Nothing outside the range below should be printed. Output exactly the lines from the line with "аковка: для пищевой, алкогольной" to the line with "является типографией п", both included.

● ● ●

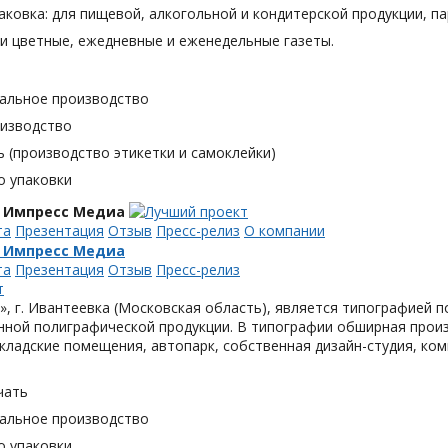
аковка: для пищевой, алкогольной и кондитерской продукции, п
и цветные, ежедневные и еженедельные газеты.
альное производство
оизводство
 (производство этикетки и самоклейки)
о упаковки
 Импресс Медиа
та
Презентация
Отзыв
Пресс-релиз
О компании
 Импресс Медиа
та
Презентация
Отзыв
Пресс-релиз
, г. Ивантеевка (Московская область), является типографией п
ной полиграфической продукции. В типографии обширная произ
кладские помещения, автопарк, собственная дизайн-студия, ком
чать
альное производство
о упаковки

● ● ●

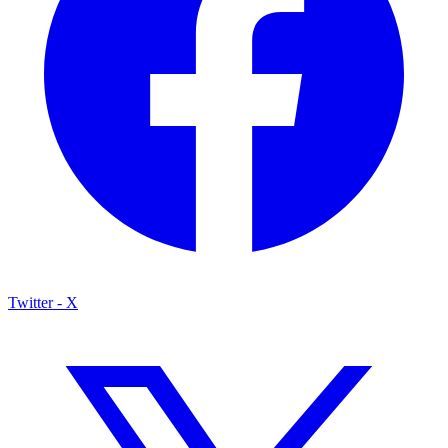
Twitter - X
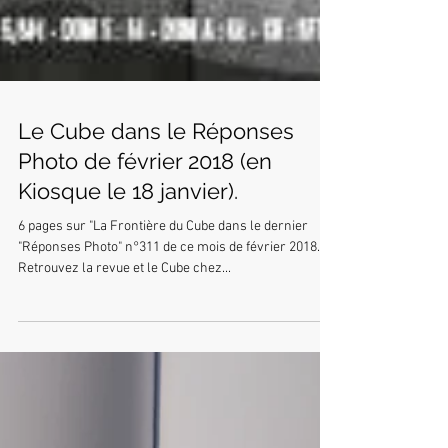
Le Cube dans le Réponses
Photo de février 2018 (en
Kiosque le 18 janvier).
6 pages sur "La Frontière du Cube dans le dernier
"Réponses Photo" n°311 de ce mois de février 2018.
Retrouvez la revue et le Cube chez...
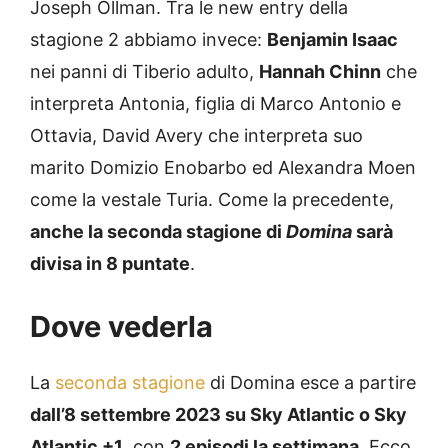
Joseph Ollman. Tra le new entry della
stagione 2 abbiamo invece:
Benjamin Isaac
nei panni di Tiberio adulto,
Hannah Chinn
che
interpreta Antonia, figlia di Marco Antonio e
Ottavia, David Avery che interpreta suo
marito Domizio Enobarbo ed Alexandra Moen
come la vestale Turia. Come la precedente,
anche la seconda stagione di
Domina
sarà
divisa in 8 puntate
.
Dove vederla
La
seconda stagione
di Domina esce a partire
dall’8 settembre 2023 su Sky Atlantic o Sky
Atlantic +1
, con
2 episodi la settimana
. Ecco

● ● ●

_Answer to the exercise_:
аковка: для пищевой, алкогольной и кондитерской продукции, п
и цветные, ежедневные и еженедельные газеты.
альное производство
оизводство
 (производство этикетки и самоклейки)
о упаковки
 Импресс Медиа
та
Презентация
Отзыв
Пресс-релиз
О компании
 Импресс Медиа
та
Презентация
Отзыв
Пресс-релиз
, г. Ивантеевка (Московская область), является типографией п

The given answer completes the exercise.